From Casetext: Smarter Legal Research

Fidelity-Philadelphia Trust Co. v. Staats

Supreme Court of Pennsylvania
Mar 12, 1948
358 Pa. 344 (Pa. 1948)

Summary

In Fidelity-Phila. Trust Co. v. Staats, 358 Pa. 344, 349, 57 A.2d 830 (1948), the Supreme Court held that the administration expenses recoverable in a wrongful death action include "only the cost of obtaining letters testamentary or of administration in order to qualify the plaintiff for the purpose of bringing suit.

Summary of this case from Marinelli v. Montour R. Co.

Opinion

January 5, 1948.

March 12, 1948.

Negligence — Automobiles — Highways — Pedestrians — Intersections.

1. It is the duty of the driver of a motor vehicle to have his car at all times under such control as to be able to stop it before injuring a person in any situation reasonably likely to arise under the circumstances. [347]

2. This duty is all the more mandatory when the car is attempting to cross an intersecting street or road, for there the presence of pedestrians is to be anticipated and the operator must be especially vigilant and able to stop or to alter the direction of his car at the shortest possible notice in order to avoid striking them. [347]

3. It is the presence of either a dead end or a complete intersection of two highways rather than the precise position of someone within it that determines the care required of an approaching driver. [347]

4. It is not necessary for a plaintiff to eliminate all possible causes of an accident other than that on which he relies but only such as are fairly suggested by the evidence. [348] Damages — Suit for wrongful death — Expenses of administration — Act of April 1, 1937, P. L. 196.

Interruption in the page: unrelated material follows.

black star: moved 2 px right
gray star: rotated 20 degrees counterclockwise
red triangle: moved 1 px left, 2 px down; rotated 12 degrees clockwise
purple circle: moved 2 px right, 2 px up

5. In a suit for wrongful death under the Act of April 26, 1855, P. L. 309, the "expenses of administration" which are a recoverable item of damage under the amendatory Act of April 1, 1937, P. L. 196, are limited to the cost of obtaining letters testamentary or of administration in order to qualify the plaintiff for the purpose of bringing suit, and do not include appraisers' fees, costs of filing and advertising the executor's account, counsel fees, commissions, and payments for Pennsylvania transfer inheritance tax. [349]

Before MAXEY, C. J., DREW, LINN, STERN, PATTERSON, STEARNE and JONES, JJ.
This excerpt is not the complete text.